EUROPA DOBLEGADA POR LA CRISIS

Reducir la deuda, rebajar el déficit público y recortar salarios, como recetas mágicas de los gobiernos europeos para afrontar la crisis y tranquilizar a los mercados, nos condena a la paralización de la economía europea y la pérdida de empleo.

El impacto de la crisis sobre algunos países se debe, en gran parte, a un modelo irresponsable de crecimiento basado en el alto endeudamiento de familias y empresas, para conseguir un elevado consumo y apostar por una especulación inmobiliaria desbocada.  Una situación que han agudizado los codiciosos banqueros y los ejecutivos de los fondos de inversión, alentados por las agencias privadas de calificación que consideraban ese proceder como absolutamente seguro hasta el mismo momento en que se han hundido.

Europa se sustentaba en un compromiso de unidad económica y monetaria, así como en la cohesión social y económica.  Sin embargo hasta algunos de los que apoyaron la moneda única como factor esencial para avanzar en lo económico y social, parecen ahora dispuestos a desmantelar Europa si ven que pueden ser arrastrados por la recesión y la depresión económica.

Europa, para evitar este riesgo, debería adoptar medidas que refuercen su unidad y su solidez económica.  Entre ellas el que parte e la deuda de los Estados miembros, hasta el 60 por ciento del PIB, pudiera ser transferida a eurobonos del Banco Central europeo, de la misma forma que lo hacer los bonos del Tesoro de Estados Unidos.  La emisión de eurobonos a tipos de interés razonable, evitaría la presión sobre cada país y el acoso de los mercados.

Eurobonos que permitirían estabilizar la zona euro en su conjunto, facilitando su compra por parte de bancos centrales con economías con superávit y los fondos soberanos de inversión.  El euro podría convertirse en moneda de reserva en un sistema mundial más diversificado, que sería bien visto por las economías emergentes.

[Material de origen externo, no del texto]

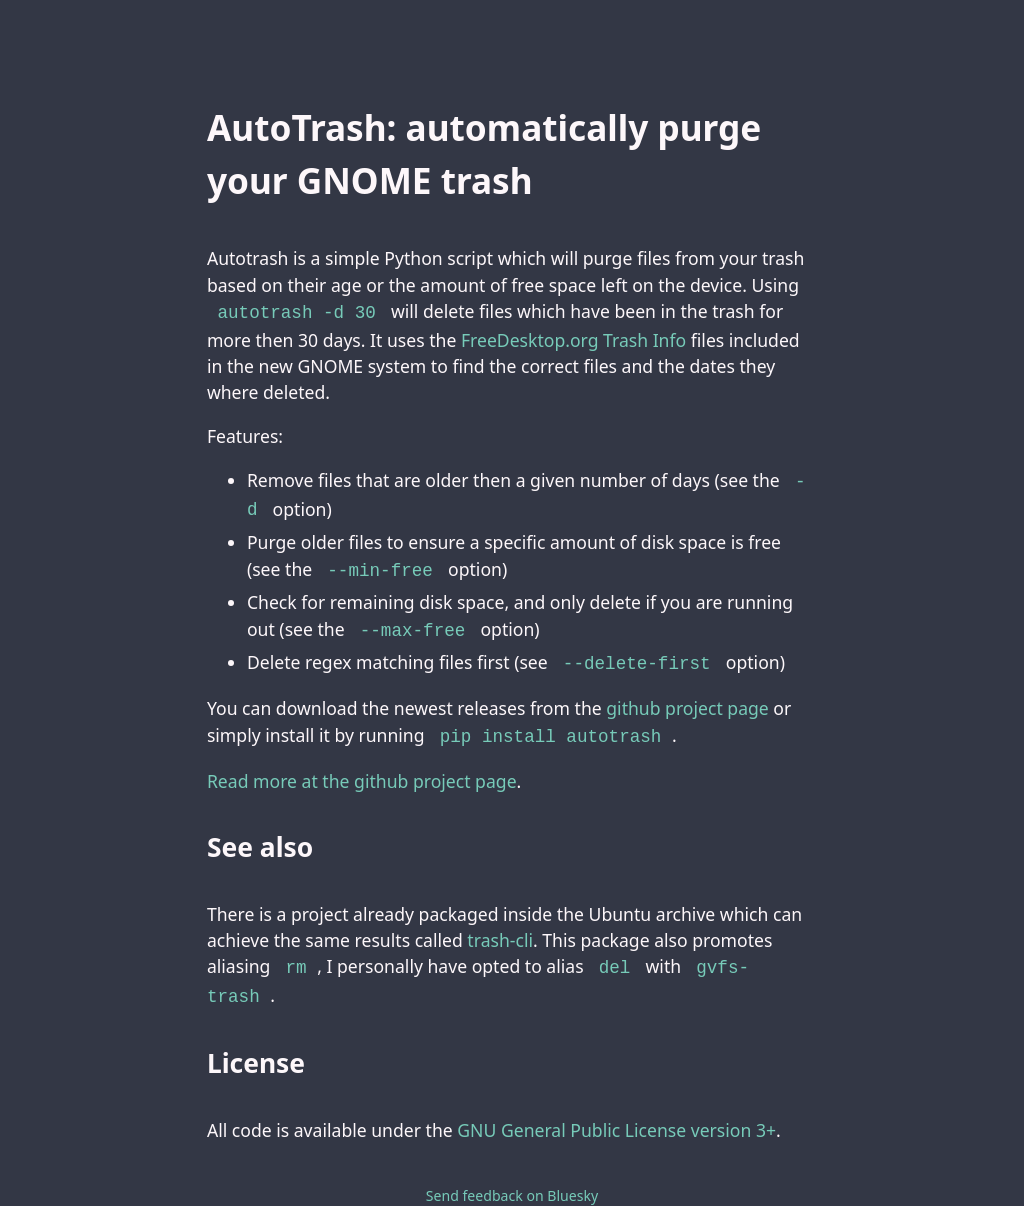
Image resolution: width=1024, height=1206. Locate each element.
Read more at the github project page (362, 767)
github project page (687, 696)
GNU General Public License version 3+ (616, 1085)
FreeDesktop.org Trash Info (573, 338)
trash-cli (500, 926)
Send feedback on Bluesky (512, 1151)
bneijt (554, 1172)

El Banco Central Europeo y los Bancos nacionales deberían invertir en el Plan Europeo para la recuperación económica.  Europa evitaría con la emisión de eurobonos el riesgo de deflación, aumentando los niveles de empleo en Europa y contribuyendo a una recuperación equilibrada en el conjunto del planeta.

Nada impide a las autoridades europeas adoptar estas medidas.  Europa tiene instrumentos económicos para llevarlas adelante.  El problema es cooperar o actuar cada uno por su cuenta.  La cooperación es un mandato para toda la Unión Europea previsto en los Tratados que han ido conformando Europa.

Se podrían hacer estas cosas como se podría crear un impuesto sobre las transacciones financieras.  O una tasa sobre primas excesivas.  O sobre los beneficios empresariales no reinvertidos.

Sin embargo, se actúa contra las inversiones, contra os salarios, o contra las pensiones.  Se actúa contra el gasto público y el gasto social.  Con todo ello Europa sólo consigue genera menos consumo, menos inversión, menos empleo y más crisis.

Europa debe reaccionar ya.  Cooperar en lugar de competir.  Aliviar la presión contra los ciudadanos para fortalecer la unidad económica y social, los Estados Europeos necesitan un impulso que sólo puede venir de los trabajadores. Las trabajadoras y la ciudadanía.  Nuestra movilización es no sólo necesaria, sino imprescindible.